After the first wave of vaccines, there was a downturn in reported cases and once again we let down our guard. Some states and cities prematurely ended their requirements on indoor masking and social distancing, and people began acting as if “we were back to normal.” It is in this context, that reports of yet a new and potentially more contagious Covid-19 variant is such a cause for despair.

An honest look at where we are leads me to conclude that the hoped-for return to normal is, at best, wishful thinking. After 21 months of Covid, it appears more likely that we will find ourselves in a “new normal” because so much has already changed that life will not easily revert to its pre-pandemic state.

Many government agencies and large corporate entities have continued to permit staff to work remotely — with many choosing not to return to their offices. Many lower-paid service workers, after initially being laid off, have joined the “gig economy.” They are earning more and enjoying the freedom and flexibility it provides. As their former workplaces have reopened, employers, finding it difficult to find replacement staff, have been forced to increase wages. In major cities, office spaces are empty and some businesses that serviced them have closed. To accommodate customers concerned with disease, restaurants have expanded outdoor seating and cut off street parking. Public transit has scaled back due to reductions in ridership. As a result, the face of city centers has changed.
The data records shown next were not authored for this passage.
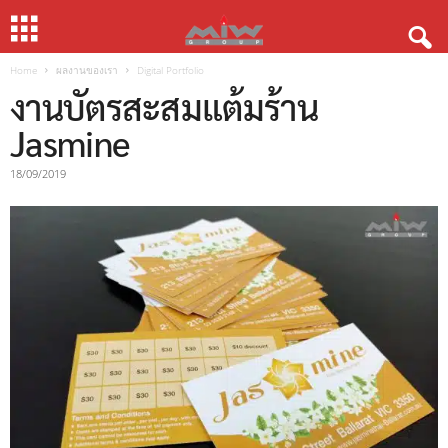
Home
ผลงานของเรา
Digital Portfolio
งานบัตรสะสมแต้มร้าน
Jasmine
18/09/2019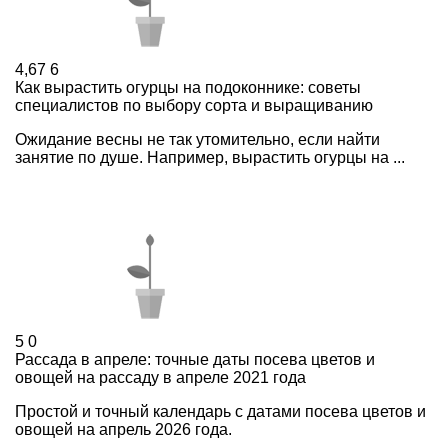
4,67
6
Как вырастить огурцы на подоконнике: советы
специалистов по выбору сорта и выращиванию
Ожидание весны не так утомительно, если найти
занятие по душе. Например, вырастить огурцы на ...
5
0
Рассада в апреле: точные даты посева цветов и
овощей на рассаду в апреле 2021 года
Простой и точный календарь с датами посева цветов и
овощей на апрель 2026 года.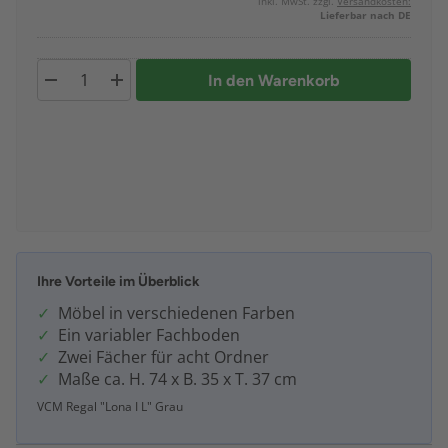
inkl. MwSt. zzgl.
Versandkosten:
Lieferbar nach DE
In den Warenkorb
Ihre Vorteile im Überblick
Möbel in verschiedenen Farben
Ein variabler Fachboden
Zwei Fächer für acht Ordner
Maße ca. H. 74 x B. 35 x T. 37 cm
VCM Regal "Lona I L" Grau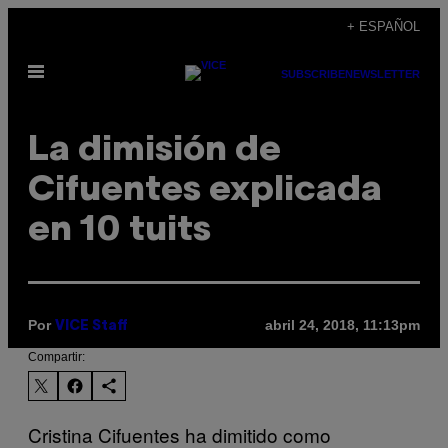
Saltar
+ ESPAÑOL
al
Abrir
contenido
SUBSCRIBE
NEWSLETTER
Menú
La dimisión de
Cifuentes explicada
en 10 tuits
Por
abril 24, 2018, 11:13pm
VICE Staff
Compartir:
Cristina Cifuentes ha dimitido como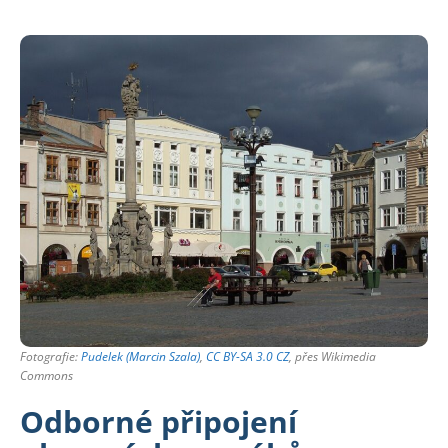
Fotografie:
Pudelek (Marcin Szala)
,
CC BY-SA 3.0 CZ
, přes Wikimedia
Commons
Odborné připojení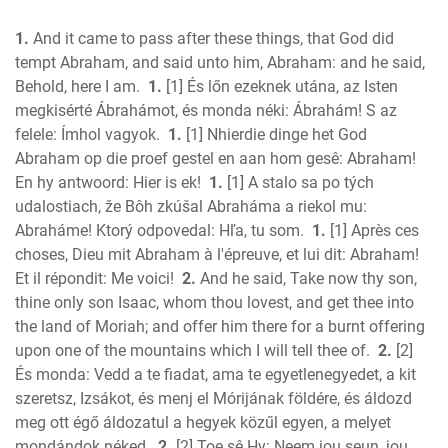
1 Kings
1.
And it came to pass after these things, that God did
2 Kings
tempt Abraham, and said unto him, Abraham: and he said,
1 Chronicles
Behold, here I am.
1.
[1] És lőn ezeknek utána, az Isten
2 Chronicles
megkisérté Ábrahámot, és monda néki: Ábrahám! S az
Ezra
felele: Ímhol vagyok.
1.
[1] Nhierdie dinge het God
Nehemiah
Abraham op die proef gestel en aan hom gesê: Abraham!
Esther
En hy antwoord: Hier is ek!
1.
[1] A stalo sa po tých
udalostiach, že Bôh zkúšal Abraháma a riekol mu:
Job
Abraháme! Ktorý odpovedal: Hľa, tu som.
1.
[1] Après ces
Psalms
choses, Dieu mit Abraham à l'épreuve, et lui dit: Abraham!
Proverbs
Et il répondit: Me voici!
2.
And he said, Take now thy son,
Ecclesiastes
thine only son Isaac, whom thou lovest, and get thee into
S of Solomon
the land of Moriah; and offer him there for a burnt offering
Isaiah
upon one of the mountains which I will tell thee of.
2.
[2]
Jeremiah
És monda: Vedd a te fiadat, ama te egyetlenegyedet, a kit
Lamentations
szeretsz, Izsákot, és menj el Mórijának földére, és áldozd
meg ott égő áldozatul a hegyek közűl egyen, a melyet
Ezekiel
mondándok néked.
2.
[2] Toe sê Hy: Neem jou seun, jou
But the most serious changes aren’t physical, they are political and psychological. In our new normal, we have become a dangerously divided polity in which we not only disagree on such fundamental issues as race and gender equality, but also have now politicized and become deeply divided over the health of ourselves, our children, and our communities.
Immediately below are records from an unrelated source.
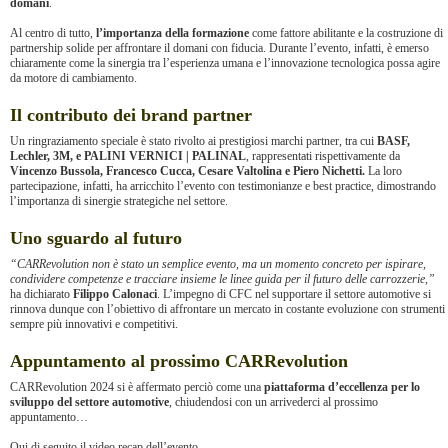
domani
.
Al centro di tutto,
l’importanza della formazione
come fattore abilitante e la costruzione di
partnership solide per affrontare il domani con fiducia. Durante l’evento, infatti, è emerso
chiaramente come la sinergia tra l’esperienza umana e l’innovazione tecnologica possa agire
da motore di cambiamento.
Il contributo dei brand partner
Un ringraziamento speciale è stato rivolto ai prestigiosi marchi partner, tra cui
BASF,
Lechler, 3M, e PALINI VERNICI | PALINAL
, rappresentati rispettivamente da
Vincenzo Bussola, Francesco Cucca, Cesare Valtolina e Piero Nichetti.
La loro
partecipazione, infatti, ha arricchito l’evento con testimonianze e best practice, dimostrando
l’importanza di sinergie strategiche nel settore.
Uno sguardo al futuro
“CARRevolution non è stato un semplice evento, ma un momento concreto per ispirare,
condividere competenze e tracciare insieme le linee guida per il futuro delle carrozzerie,”
ha dichiarato
Filippo Calonaci
. L’impegno di CFC nel supportare il settore automotive si
rinnova dunque con l’obiettivo di affrontare un mercato in costante evoluzione con strumenti
sempre più innovativi e competitivi.
Appuntamento al prossimo CARRevolution
CARRevolution 2024 si è affermato perciò come una
piattaforma d’eccellenza per lo
sviluppo del settore automotive
, chiudendosi con un arrivederci al prossimo
appuntamento…
Qui di seguito il video recap dell’evento.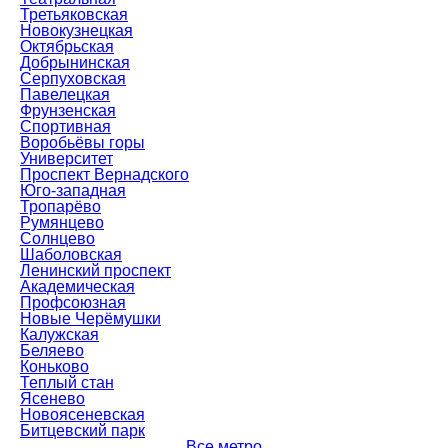
Третьяковская
Новокузнецкая
Октябрьская
Добрынинская
Серпуховская
Павелецкая
Фрунзенская
Спортивная
Воробьёвы горы
Университет
Проспект Вернадского
Юго-западная
Тропарёво
Румянцево
Солнцево
Шаболовская
Ленинский проспект
Академическая
Профсоюзная
Новые Черёмушки
Калужская
Беляево
Коньково
Теплый стан
Ясенево
Новоясеневская
Битцевский парк
Все метро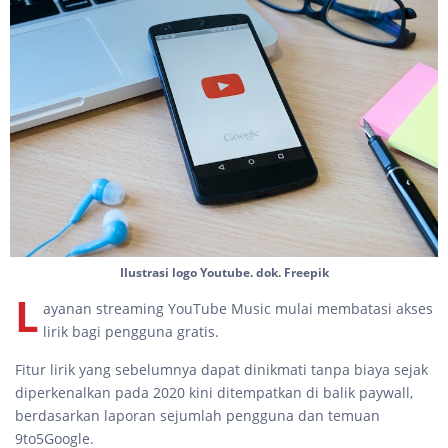
Ilustrasi logo Youtube. dok. Freepik
L
ayanan streaming YouTube Music mulai membatasi akses
lirik bagi pengguna gratis.
Fitur lirik yang sebelumnya dapat dinikmati tanpa biaya sejak
diperkenalkan pada 2020 kini ditempatkan di balik paywall,
berdasarkan laporan sejumlah pengguna dan temuan
9to5Google.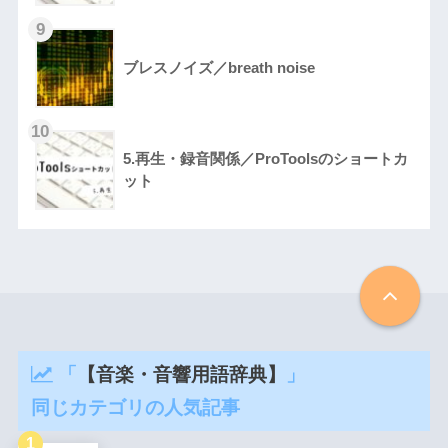
ブレスノイズ／breath noise
5.再生・録音関係／ProToolsのショートカ
ット
「
【音楽・音響用語辞典】
」
同じカテゴリの人気記事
School board and city council meetings have erupted in shouting matches over proposed mask and vaccine mandates. And some public officials who have imposed them have received death threats. It’s particularly worrisome that the angry debates on these matters of life and death aren’t even rational. Covid-19 infection rates among the unvaccinated are five times greater than those among the vaccinated, while the hospitalization and death rates are 10 times greater among the unvaccinated.

I fear that this deep and abiding division will carry over into a new normal. It will be a long time before some of us feel comfortable going maskless, and we will eye with suspicion and some fear or resentment those who refuse to mask or keep their distance. The maskless, in turn, will see those in masks not as individuals concerned with the health of themselves and their families, but as haughty liberals making a political statement.
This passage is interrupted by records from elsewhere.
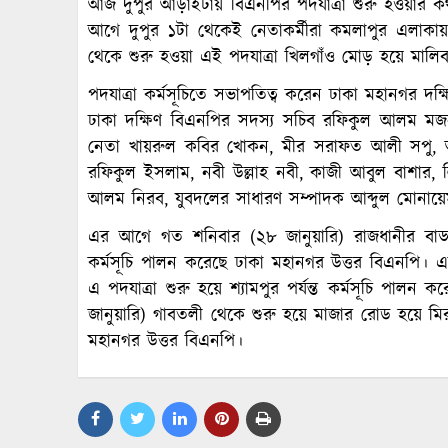
আজ দুপুর আড়াইটায় বিএনপির পদযাত্রা শুরু হওয়ার ক
আগে দুপুর ১টা থেকেই নেতাকর্মীরা কমলাপুর এলাকা
থেকে শুরু হওয়া এই পদযাত্রা খিলগাঁও মোড় হয়ে মালি
পদযাত্রা কর্মসূচিতে সভাপতিত্ব করেন ঢাকা মহানগর দক
ঢাকা দক্ষিণ বিএনপির সদস্য সচিব রফিকুল আলম মজনু
নেতা খায়রুল কবির খোকন, মীর সরাফত আলী সপু, 
রফিকুল ইসলাম, নবী উল্লাহ নবী, কাজী আবুল বাশার, 
আলম নিরব, যুবদলের সাধারণ সম্পাদক আব্দুল মোনায়ে
এর আগে গত শনিবার (২৮ জানুয়ারি) রাজধানীর বাড্ডা 
কর্মসূচি পালন করেছে ঢাকা মহানগর উত্তর বিএনপি। এর
এ পদযাত্রা শুরু হয়ে শ্যামপুর পর্যন্ত কর্মসূচি পাল
জানুয়ারি) গাবতলী থেকে শুরু হয়ে মাজার রোড হয়ে মিরপুর
মহানগর উত্তর বিএনপি।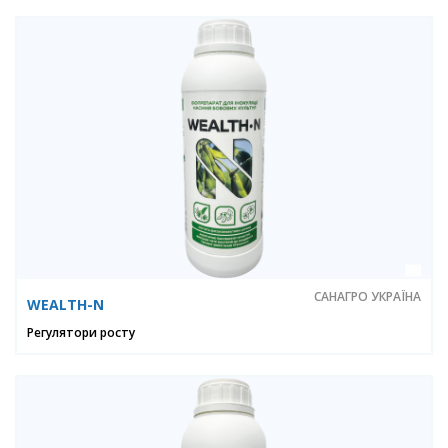
САНАГРО УКРАЇНА
WEALTH-N
Регулятори росту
This is where I fear we are. Our cities are changing, our workplaces are as well. We have become so deeply and angrily divided that even deadly disease has become partisan. Even if this new Omicron variant or the ones that follow are contained, I think it best that we shed the illusion that we will awaken one morning to find the pandemic over and life returned to the way it was. The normal that was is no longer. The Covid-19 pandemic is transforming the lives of this generation the way the Great Depression, World Wars, and the Cold War shaped the lives of our grandparents and parents. They adapted and survived. And I still have hope that we will too.


Disclaimer: The views and opinions expressed in this article are those of the author and do not necessarily reflect the position of the Arab American Institute. The Arab American Institute is a non-profit, nonpartisan national leadership organization that does not endorse candidates.